Барт сидел на краю постели. Я начала манипуляции с атмосферой. Распределяя энергию по четырем углам. Стимулируя воздушные токи. Комната начала расширяться, увеличиваться в размерах. Вдвое, втрое. В четыре раза. Мы пробили дыру сквозь дверной проем – в соседнее измерение. Стены превратились в болезненно серые облака, населенные некими неуловимыми сущностями; их темные образы лишь на мгновение проступали в клубящейся мгле, рябили, дразнили. В меня как будто вселились измученные духи бесплотных тварей, одновременно живых и мертвых – им был нужен посредник, чтобы выразить через него свою бесконечную, безбожную боль.
Изо рта Барта потекла эктоплазма. Она выходила кусками, похожими на толстых личинок, которые разбегались по всем четырем углам. Увеличиваясь числом и размером. Зрелище отвратительное – но при этом оно завораживало. Испорченная смесь вуду, черной магии и экзорцизма.
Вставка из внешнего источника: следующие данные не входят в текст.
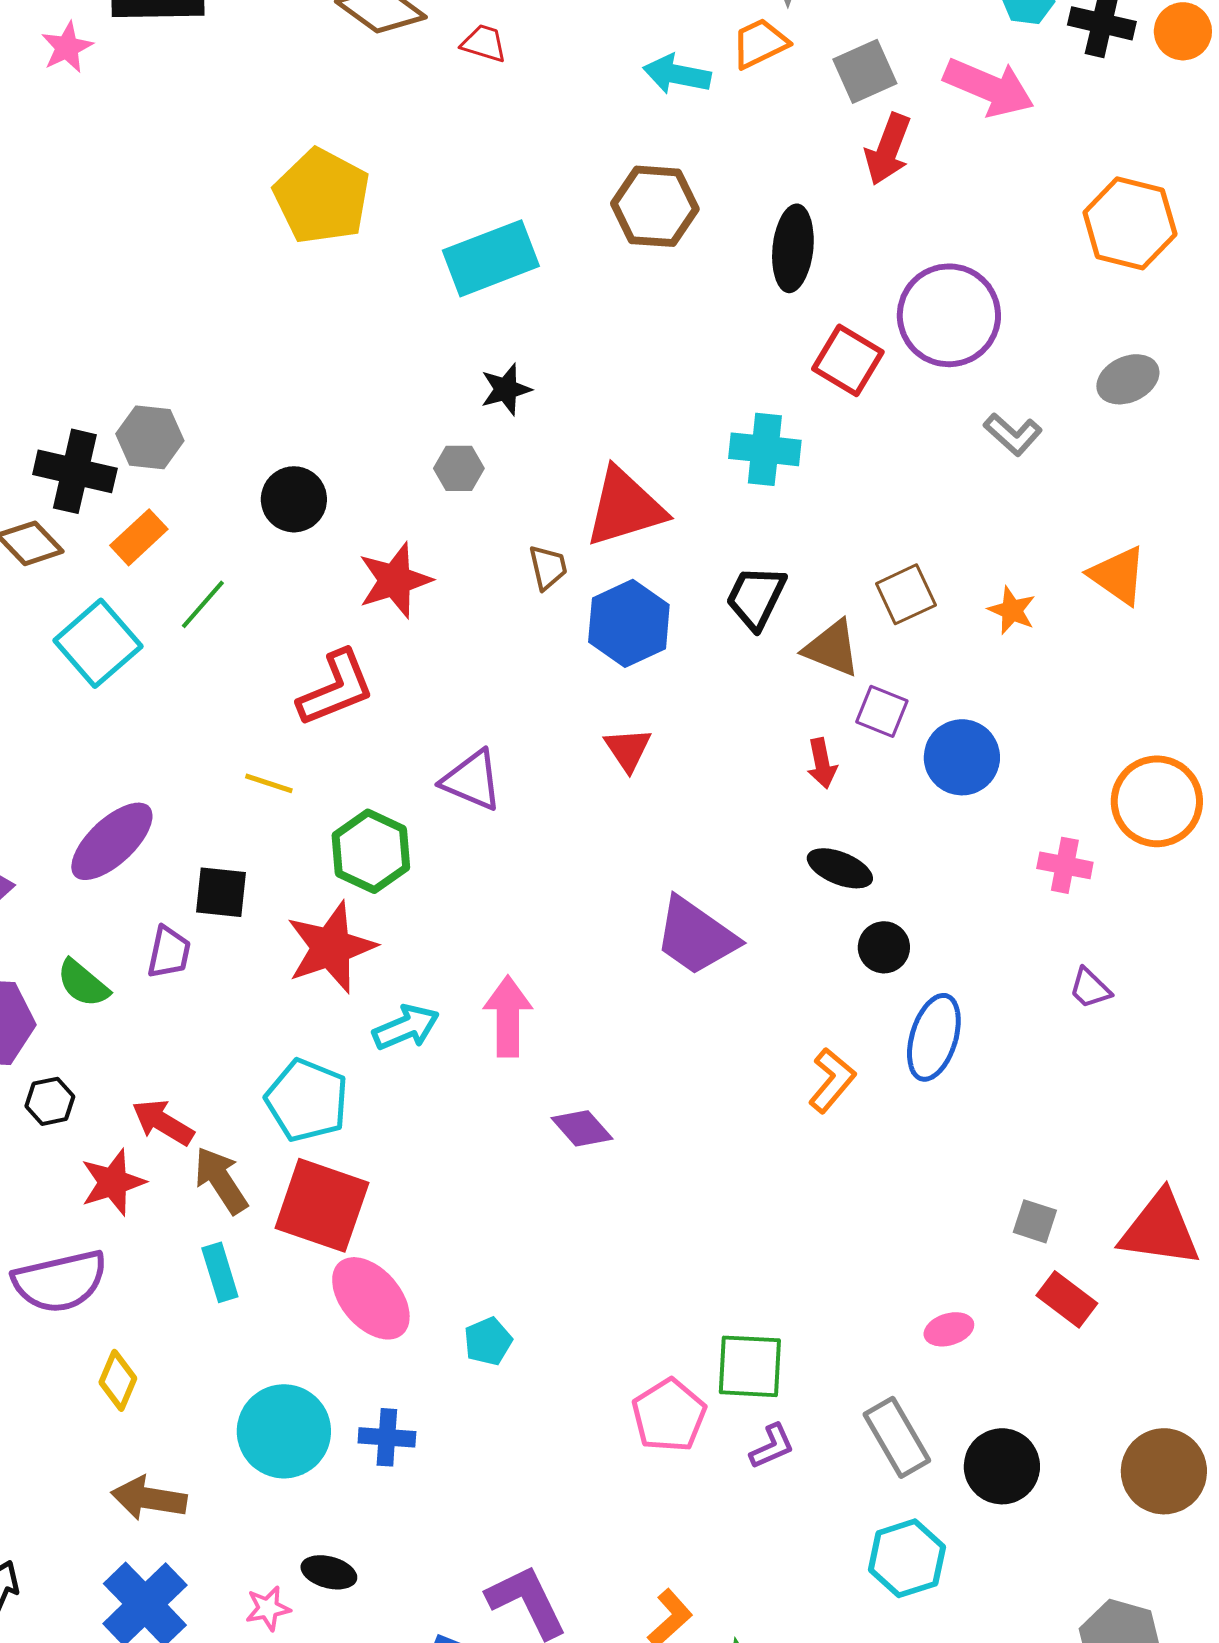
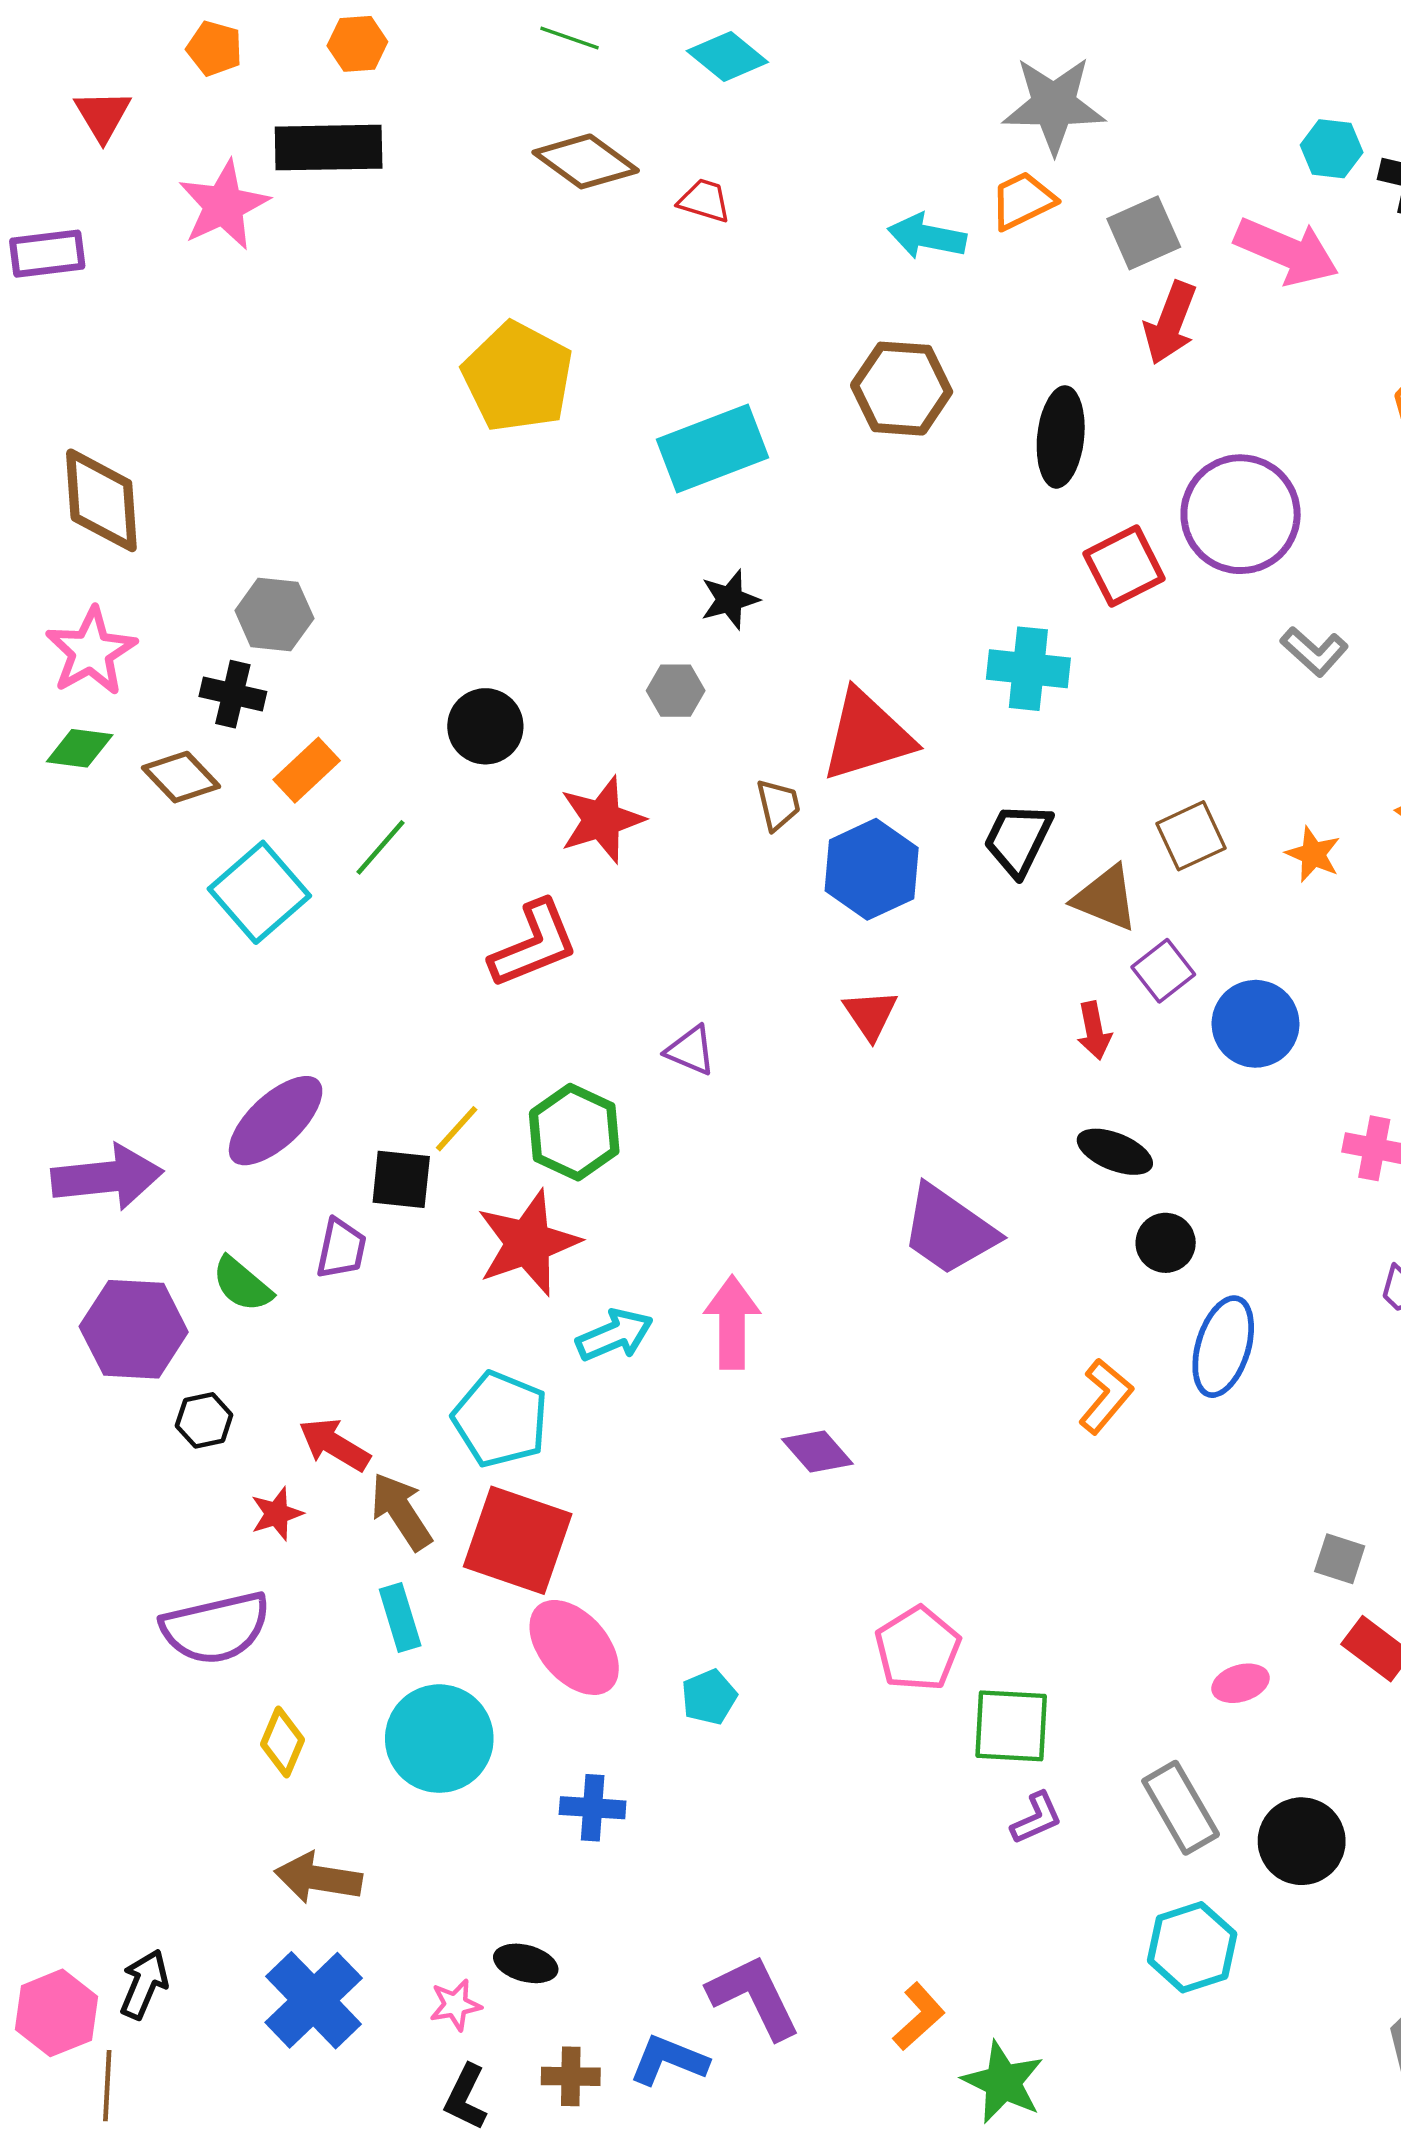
pink star: (67, 47) -> (224, 205), size x1.5
red square: (848, 360) -> (1124, 566), turned 32
gray hexagon: (150, 437) -> (274, 614), moved
black cross: (75, 471) -> (233, 694), size x0.7
purple square: (882, 711) -> (1163, 971), turned 30
purple triangle: (472, 780) -> (691, 1050), size x0.7
yellow line: (269, 783) -> (457, 1129), moved, turned -66
red star: (113, 1182) -> (277, 1514), size x0.7
pink pentagon: (669, 1415) -> (918, 1649), moved
cyan circle: (284, 1431) -> (439, 1739), moved

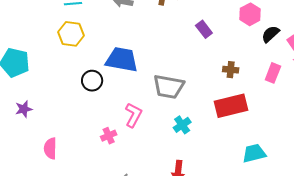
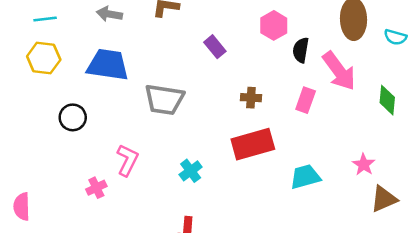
black semicircle: (270, 34) -> (301, 50), turned -36
blue trapezoid: (122, 60) -> (108, 65), moved
gray trapezoid: (169, 87) -> (164, 100), moved
cyan trapezoid: (254, 153) -> (305, 177), moved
Комнату погрузилась в клубящийся сумрак. Молочный туман. Мы повалились на пол, ошеломленные, в полном оцепенении. Прижимаясь друг к другу. В отчаянии. В страхе, что нас засосет в этот вихрь, в эту сточную трубу для потерянных, неприкаянных душ, которые сами, наверное, уже не помнят, кем они были раньше. Перед нами раскинулся бесконечный лимб.
Бегу к окну. Распахиваю его настежь. Впустить свежий воздух – разогнать атмосферную тину. Размагнитить электрические поля. Прохладное дуновение соленого ветра прошивает воздух, вязкий, как гной. Сгущенная энергия вытекает наружу. На улице пусто и тихо. Слышится только единственный выстрел – отражается эхом от мокрой дороге. Мы пригибаемся. На всякий случай. Через пару секунд раздается сирена. Снаружи все черно‑белое. И лишь карусель света – красная. Наша болезнь заразна.
Выходные прошли в сексуальной нирване. Вокруг не было ничего, только горячечное сладострастие, только порывы свободной плоти, не ограниченной никакими условностями. Потустороннее единение, открывавшее перед нами божественные порталы, проходя сквозь которые, мы исчезали из этого мира. Исчезали на несколько дней. Было никак не возможно вернуться к отсчету времени – из этого запредельного света, исцелявшего нас после приема слабительного для души.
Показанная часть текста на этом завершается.